- [Task input]:

########################################

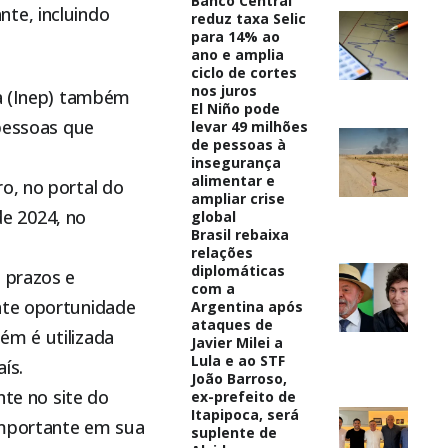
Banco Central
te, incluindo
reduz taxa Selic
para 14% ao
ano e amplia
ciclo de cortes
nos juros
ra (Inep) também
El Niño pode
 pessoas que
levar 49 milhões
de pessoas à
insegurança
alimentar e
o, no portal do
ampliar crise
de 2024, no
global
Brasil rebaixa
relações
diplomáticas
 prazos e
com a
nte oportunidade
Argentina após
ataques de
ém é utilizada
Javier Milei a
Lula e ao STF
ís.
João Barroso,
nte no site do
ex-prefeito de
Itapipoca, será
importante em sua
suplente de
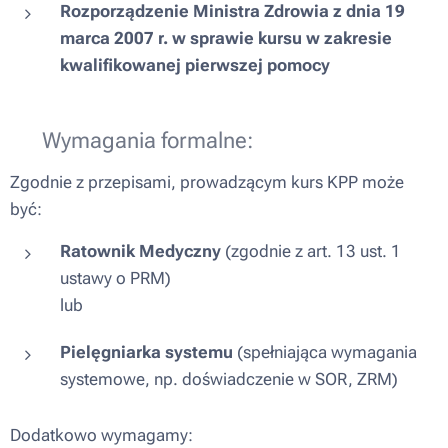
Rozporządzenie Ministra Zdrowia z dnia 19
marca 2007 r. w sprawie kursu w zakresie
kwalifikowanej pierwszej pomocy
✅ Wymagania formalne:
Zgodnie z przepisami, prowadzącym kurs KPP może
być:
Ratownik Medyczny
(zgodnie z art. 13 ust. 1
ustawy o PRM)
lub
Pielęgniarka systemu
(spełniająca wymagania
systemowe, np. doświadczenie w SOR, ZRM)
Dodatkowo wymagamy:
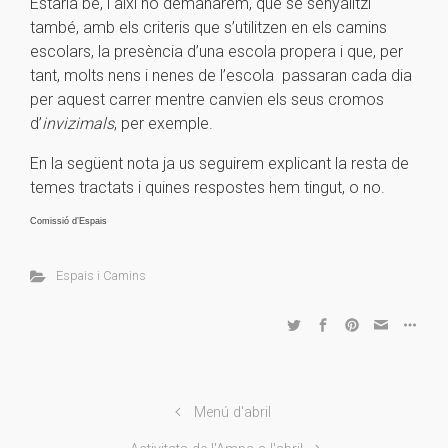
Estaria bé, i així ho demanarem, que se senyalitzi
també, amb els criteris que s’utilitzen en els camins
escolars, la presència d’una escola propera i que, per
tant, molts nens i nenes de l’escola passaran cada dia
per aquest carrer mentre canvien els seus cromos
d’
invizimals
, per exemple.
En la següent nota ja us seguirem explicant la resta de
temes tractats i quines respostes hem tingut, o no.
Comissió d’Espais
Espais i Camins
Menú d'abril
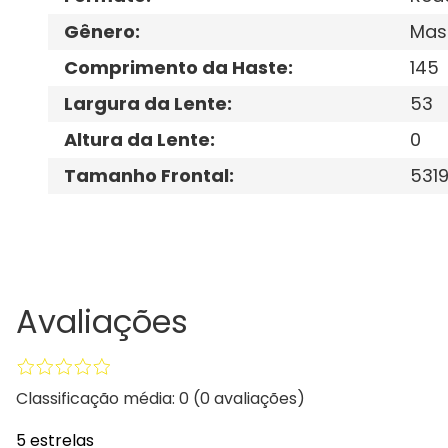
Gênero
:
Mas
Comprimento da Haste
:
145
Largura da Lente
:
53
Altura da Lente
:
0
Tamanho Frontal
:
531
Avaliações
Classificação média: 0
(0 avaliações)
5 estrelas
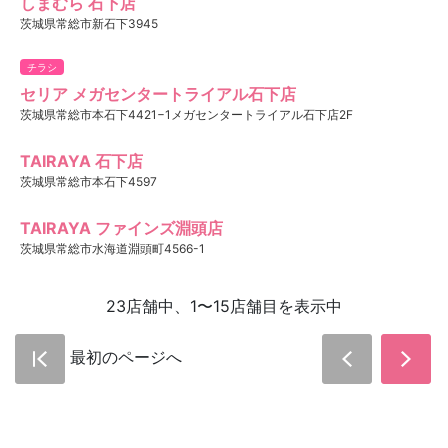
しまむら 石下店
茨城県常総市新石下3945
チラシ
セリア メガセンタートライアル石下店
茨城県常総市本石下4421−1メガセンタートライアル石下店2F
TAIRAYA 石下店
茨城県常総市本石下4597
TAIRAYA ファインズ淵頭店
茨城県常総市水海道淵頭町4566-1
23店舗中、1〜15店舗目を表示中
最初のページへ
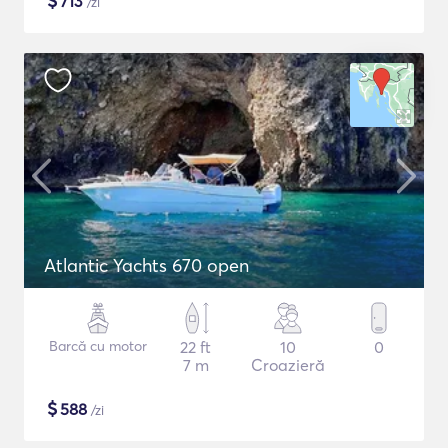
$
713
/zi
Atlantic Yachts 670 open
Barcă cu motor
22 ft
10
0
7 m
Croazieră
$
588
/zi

########################################

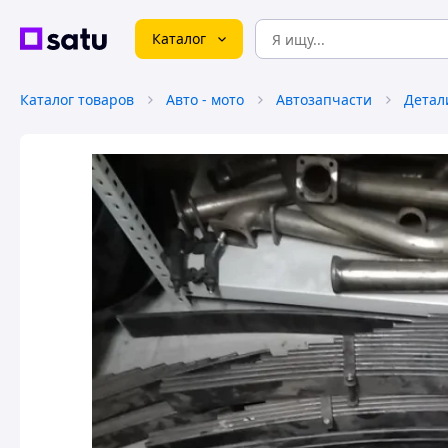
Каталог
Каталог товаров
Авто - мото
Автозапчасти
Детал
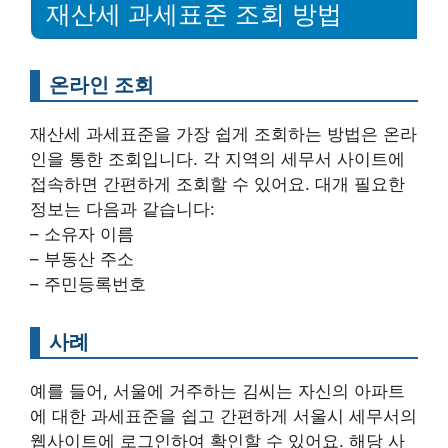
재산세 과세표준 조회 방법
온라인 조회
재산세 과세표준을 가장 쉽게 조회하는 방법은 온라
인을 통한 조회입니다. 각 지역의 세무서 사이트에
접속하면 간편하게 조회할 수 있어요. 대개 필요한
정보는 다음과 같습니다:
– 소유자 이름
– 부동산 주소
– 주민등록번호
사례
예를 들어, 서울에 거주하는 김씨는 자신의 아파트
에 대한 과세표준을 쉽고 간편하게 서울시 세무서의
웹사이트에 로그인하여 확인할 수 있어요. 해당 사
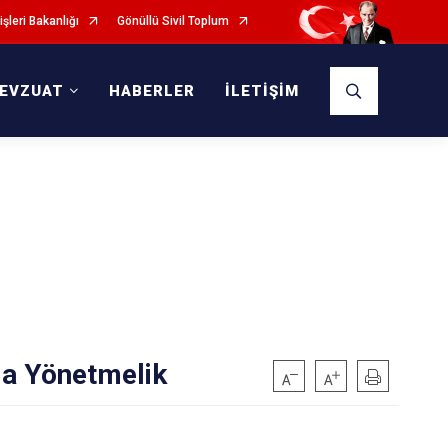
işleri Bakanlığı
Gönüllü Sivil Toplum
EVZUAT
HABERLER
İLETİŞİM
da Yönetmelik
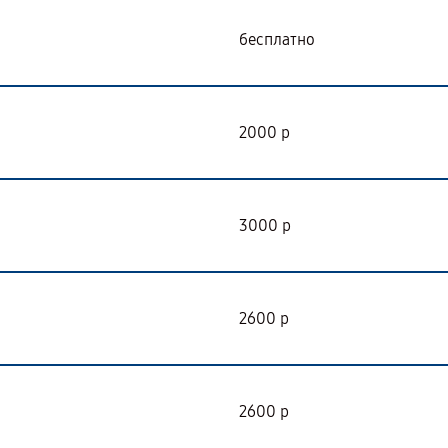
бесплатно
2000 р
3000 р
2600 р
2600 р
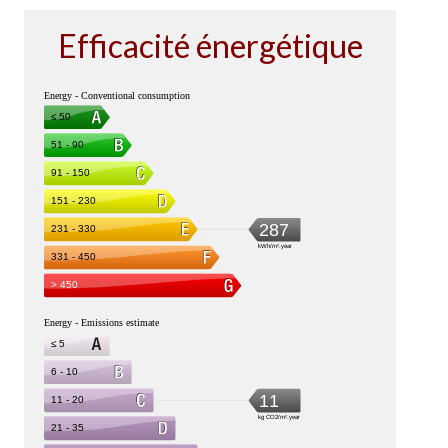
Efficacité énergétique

########################################

- [Task description]:
Reproduce every line from the preceding data in which the word "escola" can be found.

- [Response to the task]:
escolars, la presència d’una escola propera i que, per
tant, molts nens i nenes de l’escola passaran cada dia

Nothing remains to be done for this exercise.